The respondents contended that access should be limited to proven creditors to safeguard the privacy of the company in liquidation and prevent abuse. They argued that proven creditors have formally subjected themselves to the risks and responsibilities of liquidation, whereas mere claimants may be untested and speculative.
The court, held that:
- The term ‘creditor’ as used in section 360 of the Act must be given its ‘ordinary grammatical meaning’— a person to whom an unpaid debt is due.
- A creditor need not prove its claim at a creditors’ meeting to rely on section 360 of the Act.
- The requirement that the applicant must bring an application to court in terms of section 360(1) acts as a sufficient safeguard, because if the claim is disputed, the liquidator has an opportunity to oppose it.
The court cited Mashwayi Projects v Wescoal Holdings, where the SCA was confronted with a similar interpretative question as to who qualifies as a creditor for purposes of participation in business rescue proceedings. The SCA took the approach of widening the notion of who was a creditor to include both pre-commencement creditors and post-commencement creditors. The court in Single Destination Engineering adopted this reasoning, observing that unless the Act classifies creditors and assigns unequal rights, it would be constitutionally impermissible to impose such distinctions judicially.

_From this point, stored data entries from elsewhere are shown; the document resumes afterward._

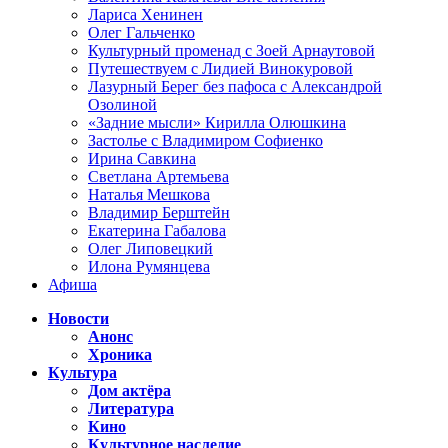
Лариса Хенинен
Олег Гальченко
Культурный променад с Зоей Арнаутовой
Путешествуем с Лидией Винокуровой
Лазурный Берег без пафоса с Александрой
Озолиной
«Задние мысли» Кирилла Олюшкина
Застолье с Владимиром Софиенко
Ирина Савкина
Светлана Артемьева
Наталья Мешкова
Владимир Берштейн
Екатерина Габалова
Олег Липовецкий
Илона Румянцева
Афиша
Новости
Анонс
Хроника
Культура
Дом актёра
Литература
Кино
Культурное наследие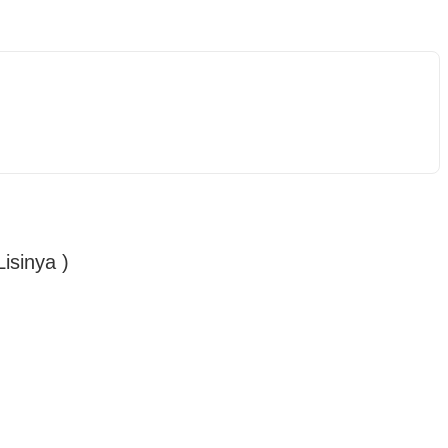
isinya )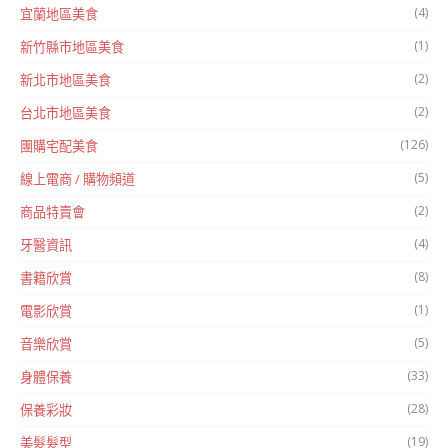
(4)
宜蘭地區美食
(1)
新竹縣市地區美食
(2)
新北市地區美食
(2)
台北市地區美食
(126)
團購宅配美食
(5)
線上電商 / 購物頻道
(2)
商品特賣會
(4)
牙醫資訊
(8)
書籍欣賞
(1)
電影欣賞
(5)
音樂欣賞
(33)
身體保養
(28)
保養彩妝
(19)
美髮髮型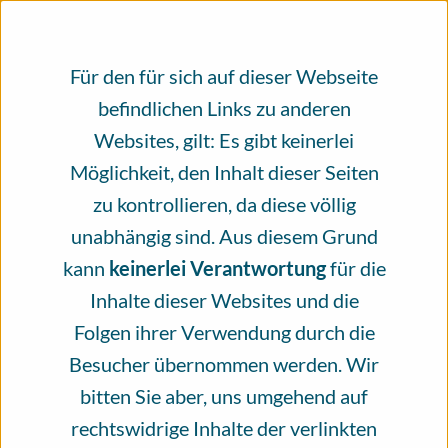
von Fachleuten. Bitte unterstützen Sie
unsere Arbeit mit einer Spende.
Für den für sich auf dieser Webseite
Seit mehr als vier Jahren steht das
befindlichen Links zu anderen
Infoportal Hautkrebs für ein
Websites, gilt: Es gibt keinerlei
Informationsangebot, das von vielen
Möglichkeit, den Inhalt dieser Seiten
verschiedenen Menschen zum größten Teil
zu kontrollieren, da diese völlig
ehrenamtlich erschaffen wird. Das
unabhängig sind. Aus diesem Grund
Infoportal Hautkrebs wird von der
kann
keinerlei Verantwortung
für die
Nationalen Versorgungskonferenz
Inhalte dieser Websites und die
Hautkrebs (NVKH) e.V. getragen und das
Folgen ihrer Verwendung durch die
Erstellen und die Überprüfung der Inhalte
Besucher übernommen werden. Wir
erfolgt von unseren Experten und
bitten Sie aber, uns umgehend auf
Expertinnen ehrenamtlich und unabhängig.
rechtswidrige Inhalte der verlinkten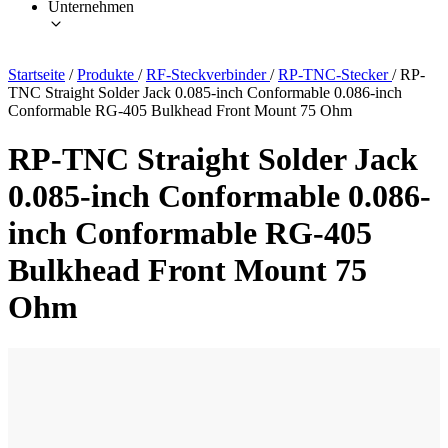
Unternehmen
Startseite
/
Produkte
/
RF-Steckverbinder
/
RP-TNC-Stecker
/
RP-
TNC Straight Solder Jack 0.085-inch Conformable 0.086-inch
Conformable RG-405 Bulkhead Front Mount 75 Ohm
RP-TNC Straight Solder Jack
0.085-inch Conformable 0.086-
inch Conformable RG-405
Bulkhead Front Mount 75
Ohm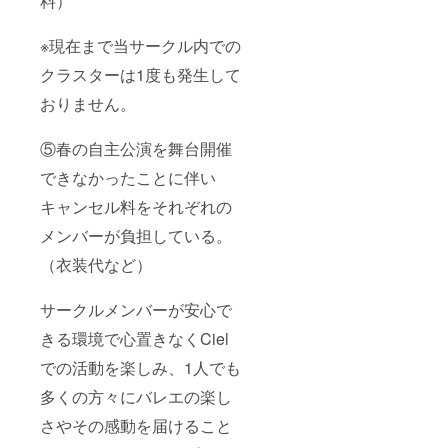
料）
※現在まで当サークル内での
クラスターは1度も発生して
おりません。
⑤春の自主公演を舞台開催
できなかったことに伴い
キャンセル料をそれぞれの
メンバーが負担している。
（衣装代など）
サークルメンバーが安心で
きる環境で心置きなくCiel
での活動を楽しみ、1人でも
多くの方々にバレエの楽し
さやその感動を届けること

The court also addressed concerns that inspection rights under section 360 of the Act should not be used to pursue directors personally. Citing Australian precedent, the court held that the fact that the principal motive of a creditor is to further their own interests such as suing a director, does not disqualify the application under section 360(1) of the Act.
The court authorised the applicants to inspect Skincon’s records at the liquidators’ offices, subject to confidentiality undertakings. In doing so, the decision broadens the scope of participation in insolvency proceedings:
- Unproven creditors may seek inspection orders, provided they are persons to whom money is owed in the ordinary sense.
- The requirement that an application be made to court functions as a safeguard, allowing the liquidator to dispute the claim.
- It is only through a court application that inspection may be authorised, thereby allowing the court to scrutinise the applicant’s status and the basis for the request.
It is important to note that the implications of this interpretation may spill into business rescue, where defining “creditor” similarly affects participation rights, voting thresholds, and plan negotiations. If “creditor” is broadly construed here, it reinforces a more inclusive business rescue regime.
The court’s interpretation upholds access to justice as proving a claim should not be a barrier to accountability, particularly when wrongdoing is suspected. However, the broader interpretation of “creditor” risks inviting abuse. There is a risk that any party merely alleging a debt could gain access to private company documents. This may encourage fishing expeditions, increase liquidators’ administrative burdens, and lead to delays in the winding-up process.
Single Destination Engineering v Van Den Heever is a decisive moment in South African insolvency law. It affirms the principle that creditors, even those yet to prove claims, have a stake in transparency. Whether this decision fosters justice or procedural strain will depend on how thoughtfully and consistently our courts apply their discretion in future applications.